→ **TASK PROMPT**
Nothing but the lines from the one that contains "Leistungen (623, 71)" through the end of the data should be reproduced, and each must match exactly.

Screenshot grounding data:
┌──

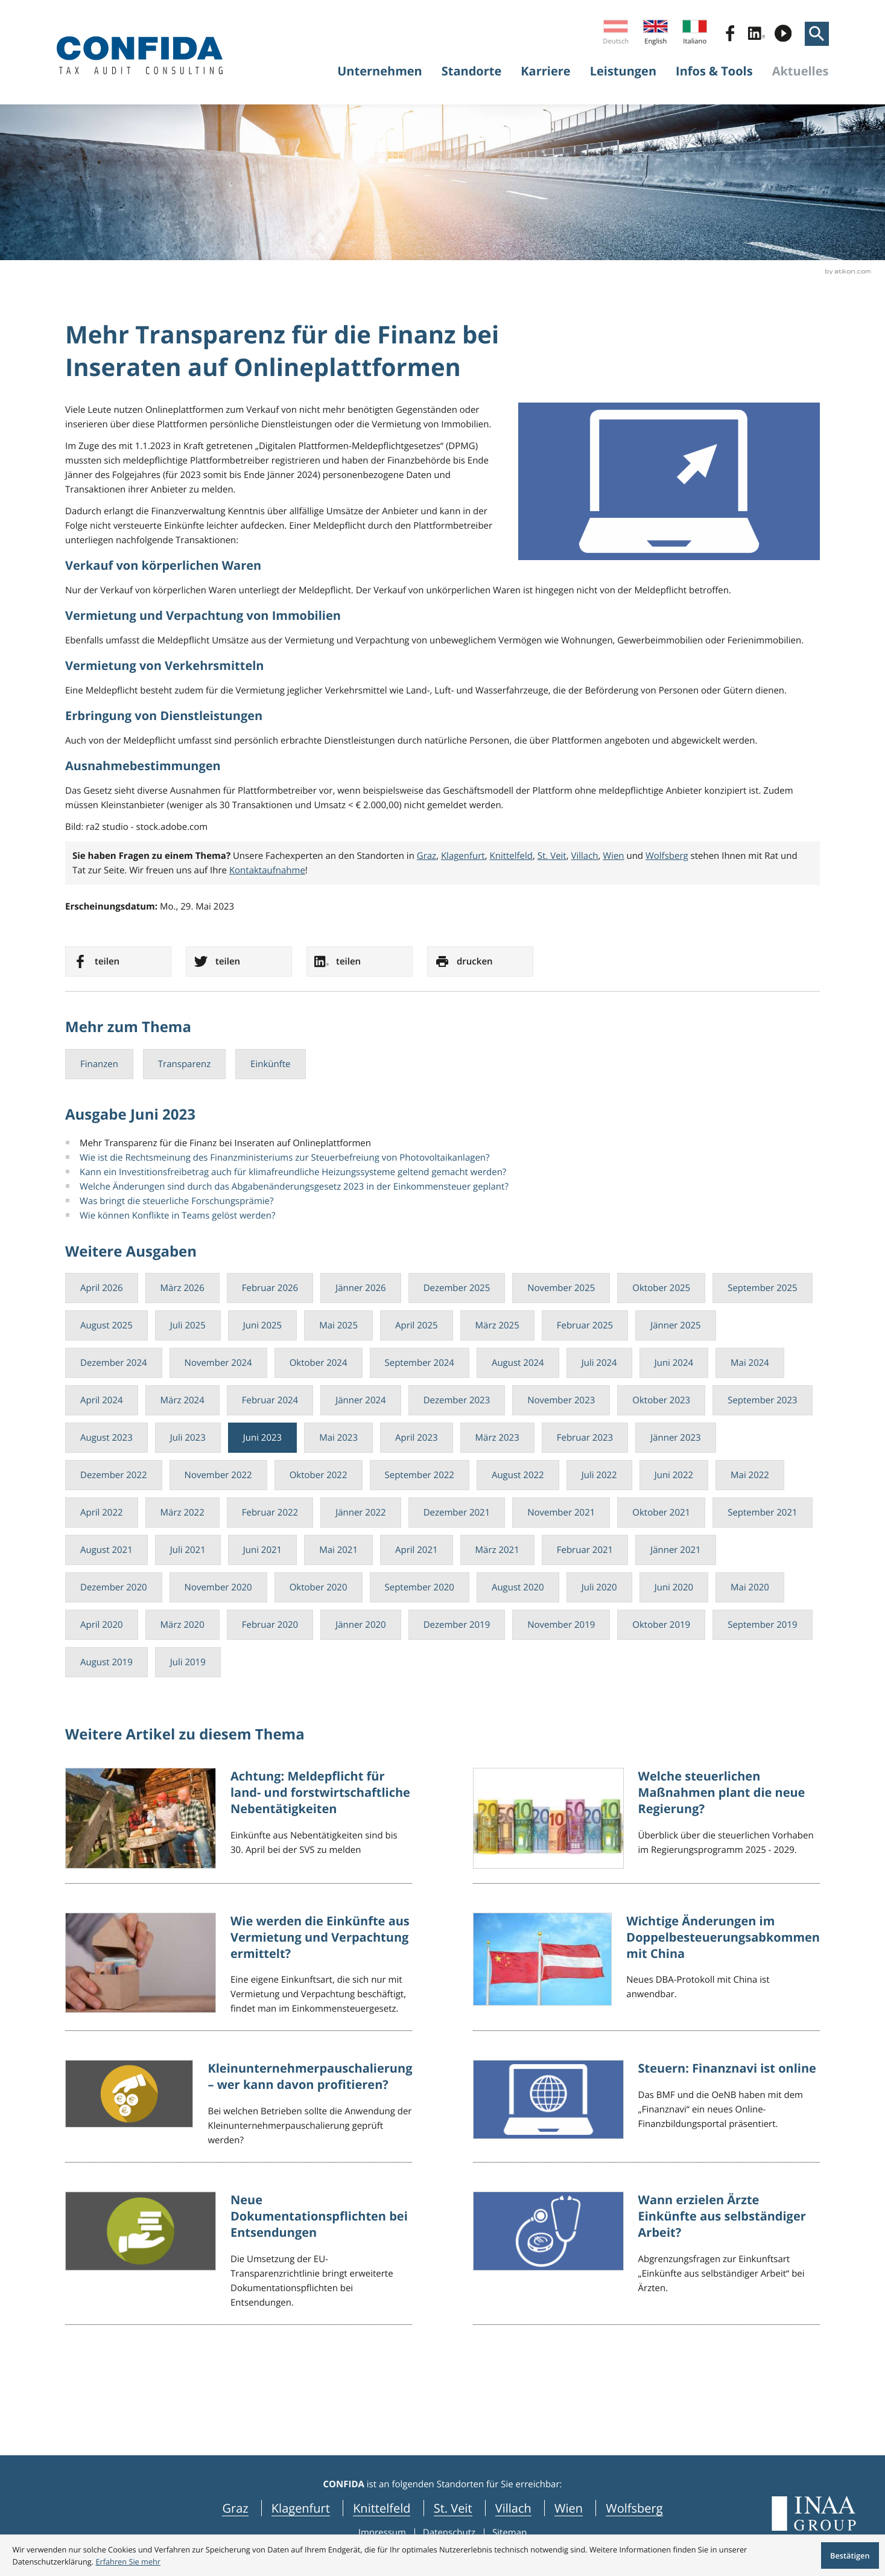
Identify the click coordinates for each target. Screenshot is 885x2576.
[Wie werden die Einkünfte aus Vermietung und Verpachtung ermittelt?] (238, 1972)
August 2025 (106, 1325)
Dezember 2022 (113, 1475)
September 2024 (419, 1363)
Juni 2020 (674, 1587)
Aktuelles (800, 71)
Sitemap (509, 2533)
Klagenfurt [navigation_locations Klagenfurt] (300, 2508)
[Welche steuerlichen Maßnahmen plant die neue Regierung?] (646, 1826)
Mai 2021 (338, 1550)
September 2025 (762, 1288)
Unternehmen (379, 71)
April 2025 (416, 1325)
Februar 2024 (270, 1400)
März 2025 (497, 1325)
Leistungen (623, 71)
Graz (426, 856)
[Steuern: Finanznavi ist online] (646, 2111)
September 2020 (419, 1587)
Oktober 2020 (318, 1587)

└──

→ **RESULT BELOW**
Leistungen (623, 71)
Graz (426, 856)
[Steuern: Finanznavi ist online] (646, 2111)
September 2020 (419, 1587)
Oktober 2020 (318, 1587)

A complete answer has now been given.